The recommendations from the high-level group were agreed by Member States' experts meeting in the Civil Aviation Security Regulatory Committee and by Commission security experts in the Directorates-General responsible for Mobility and Transport; Justice; Home Affairs, Taxation and Customs Union, and the Joint Situation Centre, working closely with the Belgian Presidency. Industry representatives were also consulted.
1. New harmonised EU cargo and mail security controls
Legislation: Working closely with national and industry experts from the Air Cargo Working Group, the Commission will bring forward new legislative proposals in relation to cargo originating from outside the EU. These proposals are likely to include actions to be taken by EU air carriers wishing to bring cargo from countries outside the EU. Many of these carriers already have security provisions in place for such operations.
The proposals will also draw on experience gained in the customs sector, using a risk-based approach and requiring more advance information about shipments. The first steps will be to define criteria for identifying cargo which represents a particular risk and to establish mechanisms to allow for the evaluation of security standards at non-EU airports.
Member States will be encouraged to accelerate the implementation of the EU's system of supply chain security (known as "consignor validation") and to introduce the new requirements as much as possible before the April 2013 deadline. Validation of relevant parties in countries outside the EU should be considered in order to underpin the necessary security controls that already exist there. This will mitigate the risk of consignments arriving from external countries and will have minimal impact on transfer cargo handling at EU airports.
Enhanced cargo and mail inspections: The Member States and the Commission should as a matter of urgency strengthen the compliance monitoring of the cargo and mail rules. The Commission has to date made 30 cargo inspections at Member State airports and the results of these inspections show that implementation of EU rules must be improved. The number of of EU inspections will be increased and Member States must take action to strengthen national monitoring programmes. The proper implementation of cargo rules is linked to effective staff training. Standardised training packages for staff involved in air security could ensure robust and harmonised standards. Workshops for some non-EU countries might be co-ordinated by bodies such as the European Civil Aviation Conference (ECAC), with EU support.

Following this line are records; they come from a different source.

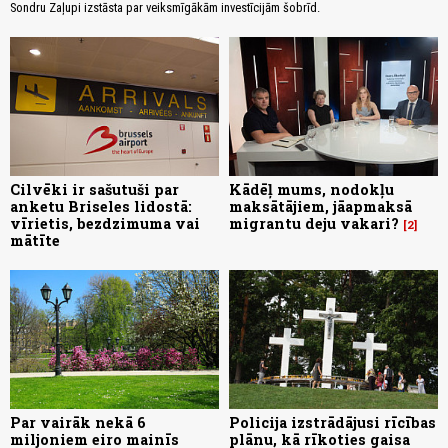
Sondru Zaļupi izstāsta par veiksmīgākām investīcijām šobrīd.
Cilvēki ir sašutuši par
Kādēļ mums, nodokļu
anketu Briseles lidostā:
maksātājiem, jāapmaksā
vīrietis, bezdzimuma vai
migrantu deju vakari?
2
mātīte
Par vairāk nekā 6
Policija izstrādājusi rīcības
miljoniem eiro mainīs
plānu, kā rīkoties gaisa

Projects for improving detection technologies and future research: There are many different types of cargo, so screening it effectively can be challenging. There will be further investment in research to improve the performance of current detection technologies and to come up with new possibilities. This will be carried out under the EU research framework programme and other initiatives.
2. EU coordination
Better intelligence and threat information sharing is vital to ensure a prompt, effective and harmonised response to arising threats. It is imperative that information about new threats is shared as quickly as possible, so that they can be tackled immediately. Appropriate mechanisms should be put in place wherever these do not yet exist. A common EU threat assessment capability will also be developed so that EU security rules can be adapted to actual and evolving risks.
3. Global approach
A global approach is needed to improve security. ICAO's latest revision to Annex 17 which enhances cargo security rules should be swiftly implemented by its contracting states and adequate guidance should be developed and provided to help implement its standards and recommended practices.
Additionally, ICAO audits and capacity building initiatives should be used as primary tools to strengthen aviation security, including cargo in non-EU countries. The EU should play an active role in these activities as such actions will not only improve the security in those countries but will also vastly benefit global trade. Although the terrorist plot on 30 October failed, it caused delays which cost companies around the world millions of euros. The only way to make aviation transport more secure is by acting on a global scale.